COSTAR: Improved Temporal Counterfactual Estimation with Self-Supervised Learning
Chuizheng Meng, Yihe Dong, Sercan Ö. Arık, Yan Liu, Tomas Pfister
TL;DR
COSTAR tackles temporal counterfactual outcome estimation under time-varying confounding and distribution shifts by learning expressive history representations through self-supervised learning and a Transformer encoder that jointly models temporal and feature interactions. It introduces component-wise contrastive losses, a non-autoregressive future predictor, and an unsupervised domain adaptation perspective to bound transfer errors, enabling effective zero-shot and data-efficient transfer. Empirical results on synthetic and real-world datasets show COSTAR outperforms baselines in estimation accuracy and cross-domain generalization, while ablations highlight the importance of the encoder design and SSL losses. The approach offers practical benefits for decision-making in domains where RCTs are costly or impractical and data from target populations are scarce.
Abstract
Estimation of temporal counterfactual outcomes from observed history is crucial for decision-making in many domains such as healthcare and e-commerce, particularly when randomized controlled trials (RCTs) suffer from high cost or impracticality.

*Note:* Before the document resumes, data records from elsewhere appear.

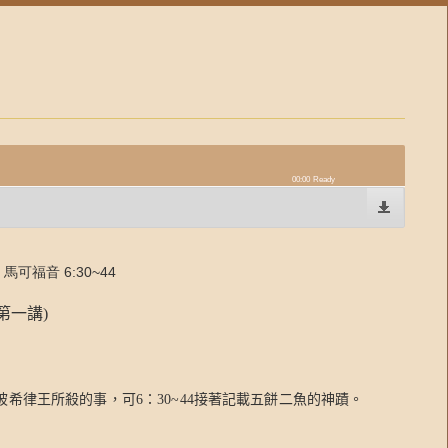
00:00
Ready
 馬可福音 6:30~44
第一講
)
被希律王所殺的事，可
6
：
30~44
接著記載五餅二魚的神蹟。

For real-world datasets, modeling time-dependent confounders is challenging due to complex dynamics, long-range dependencies and both past treatments and covariates affecting the future outcomes. In this paper, we introduce Counterfactual Self-Supervised Transformer (COSTAR), a novel approach that integrates self-supervised learning for improved historical representations. We propose a component-wise contrastive loss tailored for temporal treatment outcome observations and explain its effectiveness from the view of unsupervised domain adaptation. COSTAR yields superior performance in estimation accuracy and generalization to out-of-distribution data compared to existing models, as validated by empirical results on both synthetic and real-world datasets.